I just got a Saitek Cyborg Keyboard. It was working all good...but then i was having trobule with the programable keys. So i messed around and tried to figure out why they werent working..well in the process i found that now my computer is not even finding the keyboard:yltype:..i unstalled everything and even tried to reinstall:4-dontkno but now when it says to plug in the keyboard its not picking it up....the lights come on the keyboard....but the keys dont type...:upset:So now im really getting mad if anyone could help me it would be awesome.ray:..(at the momment im using a different keyboard)


----------



## JimE (Apr 16, 2009)

Sounds like a faulty keyboard. Regardless of the drivers or software being installed, it should be recognized and usable.


----------



## Odged (Jun 27, 2011)

I have exactly the same issue with the cyborg keyboard.
When I first installed the soft ware the keyboard wouldn't work.

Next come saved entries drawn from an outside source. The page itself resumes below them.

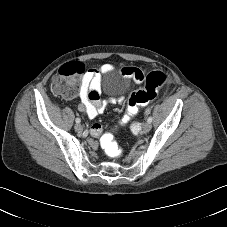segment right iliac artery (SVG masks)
<instances>
[{
  "mask_svg": "<svg viewBox=\"0 0 227 227\" xmlns=\"http://www.w3.org/2000/svg\"><path fill=\"white\" fill-rule=\"evenodd\" d=\"M75 121H76V123H78V124L81 122V120H80L79 118H76Z\"/></svg>",
  "mask_w": 227,
  "mask_h": 227,
  "instance_id": "82829eb1",
  "label": "right iliac artery"
}]
</instances>
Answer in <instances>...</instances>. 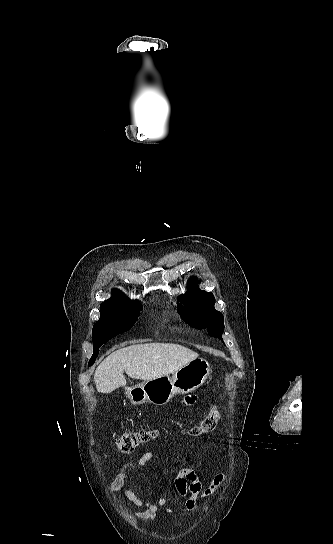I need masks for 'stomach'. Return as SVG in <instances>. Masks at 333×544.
Here are the masks:
<instances>
[{
	"label": "stomach",
	"mask_w": 333,
	"mask_h": 544,
	"mask_svg": "<svg viewBox=\"0 0 333 544\" xmlns=\"http://www.w3.org/2000/svg\"><path fill=\"white\" fill-rule=\"evenodd\" d=\"M210 370L205 359L196 358L174 372L172 377L166 375L128 388L127 397L134 405L149 402L163 406L175 395L199 388L209 376Z\"/></svg>",
	"instance_id": "obj_1"
}]
</instances>
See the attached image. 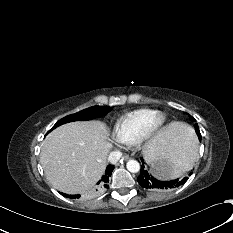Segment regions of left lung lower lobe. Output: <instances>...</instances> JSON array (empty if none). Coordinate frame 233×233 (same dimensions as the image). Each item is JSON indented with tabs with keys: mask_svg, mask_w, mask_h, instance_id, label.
I'll return each mask as SVG.
<instances>
[{
	"mask_svg": "<svg viewBox=\"0 0 233 233\" xmlns=\"http://www.w3.org/2000/svg\"><path fill=\"white\" fill-rule=\"evenodd\" d=\"M199 138V137H198ZM201 140V138H199ZM141 162L144 164V160L141 158ZM192 172L189 173V176ZM188 180V177L175 180H158L145 168L141 166L140 175L137 178L138 183L145 189L150 190H170L184 184Z\"/></svg>",
	"mask_w": 233,
	"mask_h": 233,
	"instance_id": "1",
	"label": "left lung lower lobe"
}]
</instances>
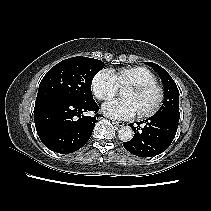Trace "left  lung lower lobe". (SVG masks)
Returning a JSON list of instances; mask_svg holds the SVG:
<instances>
[{
    "label": "left lung lower lobe",
    "instance_id": "1",
    "mask_svg": "<svg viewBox=\"0 0 211 211\" xmlns=\"http://www.w3.org/2000/svg\"><path fill=\"white\" fill-rule=\"evenodd\" d=\"M178 122L166 116L153 115L145 121L138 122V126L133 128L135 134L128 142H123V146L133 155L139 157H151L165 151L173 141ZM144 123L143 127L139 125Z\"/></svg>",
    "mask_w": 211,
    "mask_h": 211
}]
</instances>
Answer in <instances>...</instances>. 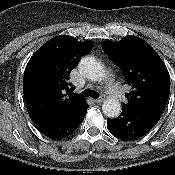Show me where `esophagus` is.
I'll return each mask as SVG.
<instances>
[{
	"label": "esophagus",
	"mask_w": 175,
	"mask_h": 175,
	"mask_svg": "<svg viewBox=\"0 0 175 175\" xmlns=\"http://www.w3.org/2000/svg\"><path fill=\"white\" fill-rule=\"evenodd\" d=\"M104 98H105V94L102 93V92H100V93H99V97H98L97 99H95L94 101H95L96 103H99V102H102V101L104 100Z\"/></svg>",
	"instance_id": "34e87169"
}]
</instances>
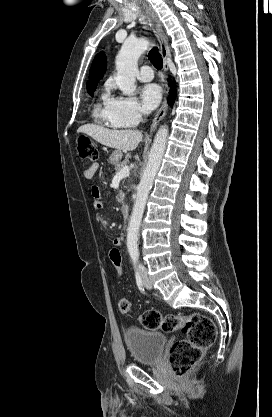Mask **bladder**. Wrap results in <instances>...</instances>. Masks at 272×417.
Here are the masks:
<instances>
[{
	"label": "bladder",
	"mask_w": 272,
	"mask_h": 417,
	"mask_svg": "<svg viewBox=\"0 0 272 417\" xmlns=\"http://www.w3.org/2000/svg\"><path fill=\"white\" fill-rule=\"evenodd\" d=\"M124 342L134 361L156 364L162 357L166 337L160 332L130 327L124 332Z\"/></svg>",
	"instance_id": "1"
}]
</instances>
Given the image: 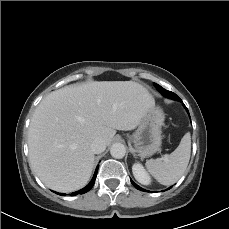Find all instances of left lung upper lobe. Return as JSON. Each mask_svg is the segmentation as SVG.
Returning a JSON list of instances; mask_svg holds the SVG:
<instances>
[{
	"label": "left lung upper lobe",
	"mask_w": 229,
	"mask_h": 229,
	"mask_svg": "<svg viewBox=\"0 0 229 229\" xmlns=\"http://www.w3.org/2000/svg\"><path fill=\"white\" fill-rule=\"evenodd\" d=\"M154 86L166 97L168 98H173L175 93L171 92V91H167L164 88H162L160 85L154 83Z\"/></svg>",
	"instance_id": "5c2ea615"
}]
</instances>
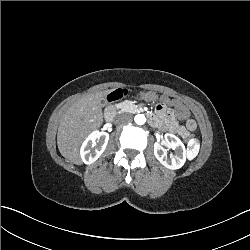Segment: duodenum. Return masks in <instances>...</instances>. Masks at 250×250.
Returning a JSON list of instances; mask_svg holds the SVG:
<instances>
[{
	"label": "duodenum",
	"instance_id": "410a0bca",
	"mask_svg": "<svg viewBox=\"0 0 250 250\" xmlns=\"http://www.w3.org/2000/svg\"><path fill=\"white\" fill-rule=\"evenodd\" d=\"M111 111H113V108H111L108 113H110ZM108 113L105 115L104 120L106 122H111L112 121V117Z\"/></svg>",
	"mask_w": 250,
	"mask_h": 250
}]
</instances>
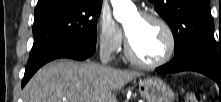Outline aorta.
Listing matches in <instances>:
<instances>
[{"label": "aorta", "instance_id": "762f6f07", "mask_svg": "<svg viewBox=\"0 0 221 102\" xmlns=\"http://www.w3.org/2000/svg\"><path fill=\"white\" fill-rule=\"evenodd\" d=\"M111 3L113 15L119 22H124L136 12V7L131 0H111Z\"/></svg>", "mask_w": 221, "mask_h": 102}]
</instances>
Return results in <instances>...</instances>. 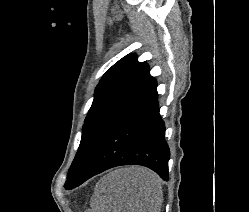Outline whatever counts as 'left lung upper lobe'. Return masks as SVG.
Segmentation results:
<instances>
[{"mask_svg": "<svg viewBox=\"0 0 249 212\" xmlns=\"http://www.w3.org/2000/svg\"><path fill=\"white\" fill-rule=\"evenodd\" d=\"M153 80L149 66L138 62L134 54L126 55L104 74L95 89L65 185L73 183L81 175L108 131Z\"/></svg>", "mask_w": 249, "mask_h": 212, "instance_id": "left-lung-upper-lobe-1", "label": "left lung upper lobe"}]
</instances>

I also have a RAT 7 mouse which uses the same software.
After lots of messing about I managed to get both to work, and it took a lot of installing removing and reinstalling before it all worked.

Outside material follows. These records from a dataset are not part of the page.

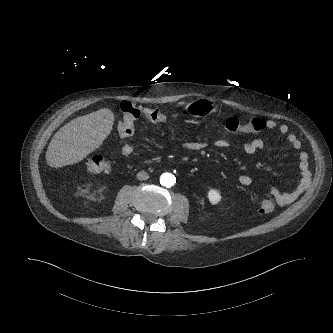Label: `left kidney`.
I'll return each mask as SVG.
<instances>
[{
  "label": "left kidney",
  "mask_w": 333,
  "mask_h": 333,
  "mask_svg": "<svg viewBox=\"0 0 333 333\" xmlns=\"http://www.w3.org/2000/svg\"><path fill=\"white\" fill-rule=\"evenodd\" d=\"M208 199L211 202V204L215 205L221 201V195L217 190L210 189L208 191Z\"/></svg>",
  "instance_id": "left-kidney-1"
}]
</instances>
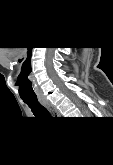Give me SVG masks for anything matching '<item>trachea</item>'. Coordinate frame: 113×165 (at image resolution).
Returning a JSON list of instances; mask_svg holds the SVG:
<instances>
[{"label":"trachea","instance_id":"obj_1","mask_svg":"<svg viewBox=\"0 0 113 165\" xmlns=\"http://www.w3.org/2000/svg\"><path fill=\"white\" fill-rule=\"evenodd\" d=\"M32 110L33 114L38 117H51L49 111L39 103L38 100H23Z\"/></svg>","mask_w":113,"mask_h":165}]
</instances>
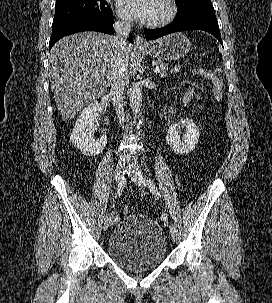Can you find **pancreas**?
Returning <instances> with one entry per match:
<instances>
[{
  "label": "pancreas",
  "mask_w": 272,
  "mask_h": 303,
  "mask_svg": "<svg viewBox=\"0 0 272 303\" xmlns=\"http://www.w3.org/2000/svg\"><path fill=\"white\" fill-rule=\"evenodd\" d=\"M156 66L159 67V74L161 77H166L168 72V64L163 61H158Z\"/></svg>",
  "instance_id": "pancreas-1"
}]
</instances>
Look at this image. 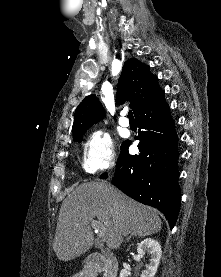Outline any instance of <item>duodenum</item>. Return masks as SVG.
<instances>
[{
  "mask_svg": "<svg viewBox=\"0 0 221 277\" xmlns=\"http://www.w3.org/2000/svg\"><path fill=\"white\" fill-rule=\"evenodd\" d=\"M118 268V261L115 257L94 253L85 259L82 274L84 277H95L98 272L104 271L106 277H117Z\"/></svg>",
  "mask_w": 221,
  "mask_h": 277,
  "instance_id": "obj_1",
  "label": "duodenum"
}]
</instances>
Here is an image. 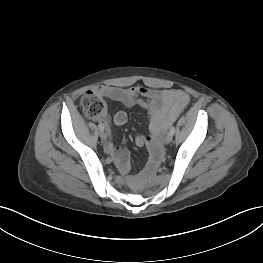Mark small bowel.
Listing matches in <instances>:
<instances>
[{"mask_svg": "<svg viewBox=\"0 0 263 263\" xmlns=\"http://www.w3.org/2000/svg\"><path fill=\"white\" fill-rule=\"evenodd\" d=\"M93 92L100 97L122 103L127 107L139 105L148 112L149 135H139L135 138L138 147L147 145L155 151L159 145L163 133L173 123L183 109L189 103V95L179 89L157 90L143 86L119 88L114 86L101 85ZM101 123L108 126L109 119L106 115L100 118ZM127 122V114L118 111L113 116V123L117 126ZM106 151L115 160L120 172L128 175L130 162L128 151L122 147L115 146L111 139L105 144ZM130 181H135L136 176H129Z\"/></svg>", "mask_w": 263, "mask_h": 263, "instance_id": "obj_1", "label": "small bowel"}]
</instances>
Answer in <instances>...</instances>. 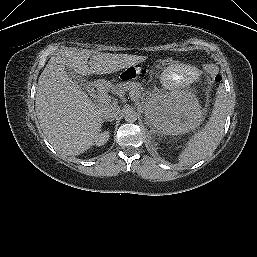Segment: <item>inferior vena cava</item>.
Here are the masks:
<instances>
[{
    "instance_id": "1",
    "label": "inferior vena cava",
    "mask_w": 257,
    "mask_h": 257,
    "mask_svg": "<svg viewBox=\"0 0 257 257\" xmlns=\"http://www.w3.org/2000/svg\"><path fill=\"white\" fill-rule=\"evenodd\" d=\"M120 107L115 104H106L100 108V115L106 120L115 119L120 113Z\"/></svg>"
}]
</instances>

A few months ago a Vista update came out, which caused the keybord lights to blink, once it happened every now and then the keyboard would stop working.

After another Vista update the keyboard started to work again.
This week exactly the same thing has happened.
The lights on the keybord blink then windows beeps saying found new usb HID and then the keyboard just lights up but the keys are unresponsive.
I have tried all day to get the thing to work, sometimes windows recognizes there is a saitek device but says there is an issue with the driver and gives a code 10 error.

If I get it working again I will try to tell you what I did.
I think it's a soft ware issues/Windows issue and the keyboard not liking something in one of the Vista updates, which knocks out the way vista recognizes the HID usb keyboard.
If I could find a way to just use the keyboard with out the saitek Mad Katz software I would.


----------



## Odged (Jun 27, 2011)

I have managed to get my RAT7 and cyborg to work.
What I did was uninstall the USB standard emulator from system control panel.
Load my Cyborg driver/SST software from CD.
Which found and loaded both the mouse and Keyboard.
The Keyboard functioned for about three key strokes and then stopped.
Went back to control panel, and found one device was unknown. 
Uninstalled the unknown device, and rebooted the PC.
On Restarting The Keyboard worked and also the mouse.
For how long I'm unsure, what normally happens is the LED lights flicker on the keyboard for a few seconds and then the keyboard stops functioning.
But removing the USB Emulator seems to be the thing that solved the problem.


----------